[Data extracted from a collection]
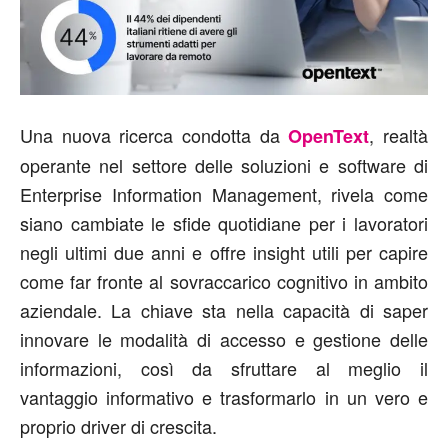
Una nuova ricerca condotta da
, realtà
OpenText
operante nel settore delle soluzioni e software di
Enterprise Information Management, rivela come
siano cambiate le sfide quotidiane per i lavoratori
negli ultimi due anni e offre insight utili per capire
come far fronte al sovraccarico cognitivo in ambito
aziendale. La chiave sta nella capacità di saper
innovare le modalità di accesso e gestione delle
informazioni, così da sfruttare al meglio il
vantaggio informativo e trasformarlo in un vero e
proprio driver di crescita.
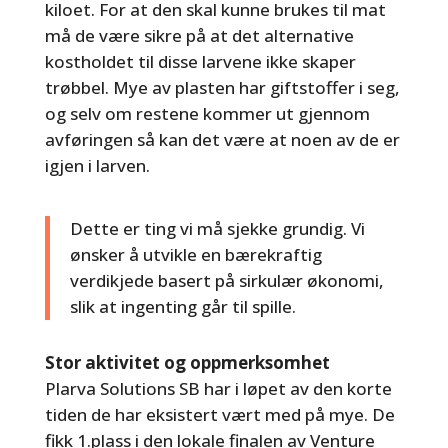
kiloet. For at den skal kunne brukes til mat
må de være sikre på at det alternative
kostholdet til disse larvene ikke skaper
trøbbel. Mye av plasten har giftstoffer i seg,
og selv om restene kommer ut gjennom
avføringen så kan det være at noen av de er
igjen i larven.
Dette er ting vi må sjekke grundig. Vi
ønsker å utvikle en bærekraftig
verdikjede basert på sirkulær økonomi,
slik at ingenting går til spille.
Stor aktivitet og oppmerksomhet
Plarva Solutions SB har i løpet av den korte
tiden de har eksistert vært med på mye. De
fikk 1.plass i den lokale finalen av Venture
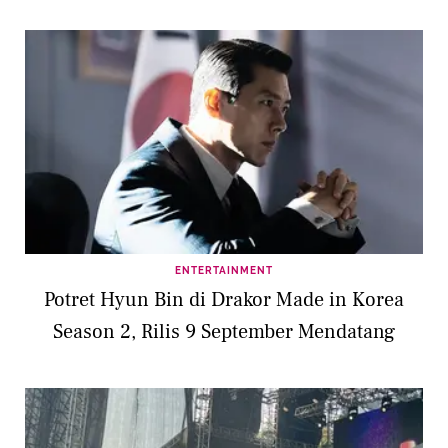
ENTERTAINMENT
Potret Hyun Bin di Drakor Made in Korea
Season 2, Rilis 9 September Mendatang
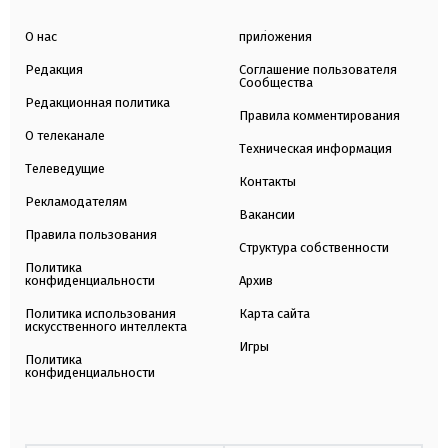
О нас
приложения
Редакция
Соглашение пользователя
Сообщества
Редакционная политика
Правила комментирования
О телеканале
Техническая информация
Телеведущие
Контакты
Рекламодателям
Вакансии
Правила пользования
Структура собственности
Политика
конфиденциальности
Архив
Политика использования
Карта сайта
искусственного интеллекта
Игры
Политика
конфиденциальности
...
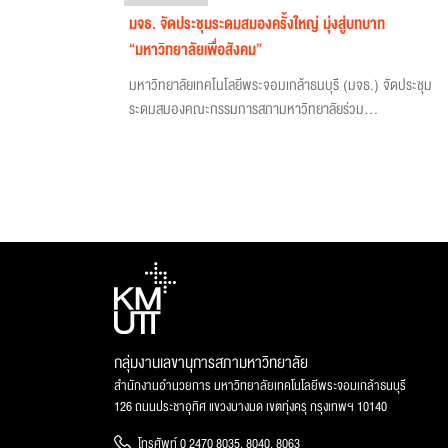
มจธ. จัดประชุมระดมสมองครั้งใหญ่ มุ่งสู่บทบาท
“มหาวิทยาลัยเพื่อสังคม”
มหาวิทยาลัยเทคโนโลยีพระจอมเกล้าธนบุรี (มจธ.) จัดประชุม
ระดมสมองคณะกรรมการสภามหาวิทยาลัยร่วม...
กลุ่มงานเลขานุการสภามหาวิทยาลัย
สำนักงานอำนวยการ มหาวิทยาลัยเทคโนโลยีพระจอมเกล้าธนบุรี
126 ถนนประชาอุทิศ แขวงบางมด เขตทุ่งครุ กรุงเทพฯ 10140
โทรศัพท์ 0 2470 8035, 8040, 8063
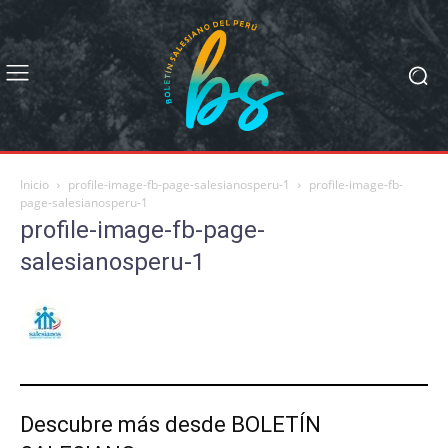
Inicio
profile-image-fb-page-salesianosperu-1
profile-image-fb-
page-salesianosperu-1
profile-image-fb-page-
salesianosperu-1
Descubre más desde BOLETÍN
==
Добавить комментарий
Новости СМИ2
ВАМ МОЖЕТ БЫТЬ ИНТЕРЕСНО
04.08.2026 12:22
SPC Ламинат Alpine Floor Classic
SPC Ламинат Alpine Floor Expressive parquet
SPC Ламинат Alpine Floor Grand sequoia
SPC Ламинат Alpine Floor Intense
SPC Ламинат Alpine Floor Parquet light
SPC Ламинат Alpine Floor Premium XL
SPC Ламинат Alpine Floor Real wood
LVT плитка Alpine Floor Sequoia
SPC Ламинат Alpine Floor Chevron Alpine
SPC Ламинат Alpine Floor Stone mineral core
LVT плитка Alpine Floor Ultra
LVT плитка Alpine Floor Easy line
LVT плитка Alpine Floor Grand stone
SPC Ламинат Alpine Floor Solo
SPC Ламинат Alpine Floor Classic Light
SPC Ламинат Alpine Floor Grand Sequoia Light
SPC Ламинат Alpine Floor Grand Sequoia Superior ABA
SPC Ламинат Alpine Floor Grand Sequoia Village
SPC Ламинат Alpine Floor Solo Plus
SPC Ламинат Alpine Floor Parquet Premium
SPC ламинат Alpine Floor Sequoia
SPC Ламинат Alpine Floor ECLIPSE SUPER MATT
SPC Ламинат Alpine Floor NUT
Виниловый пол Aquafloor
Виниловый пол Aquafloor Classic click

* **Description of the task**:
Would you report every line of the entries above containing the word "Premium"?

* **Solution below**:
SPC Ламинат Alpine Floor Premium XL
SPC Ламинат Alpine Floor Parquet Premium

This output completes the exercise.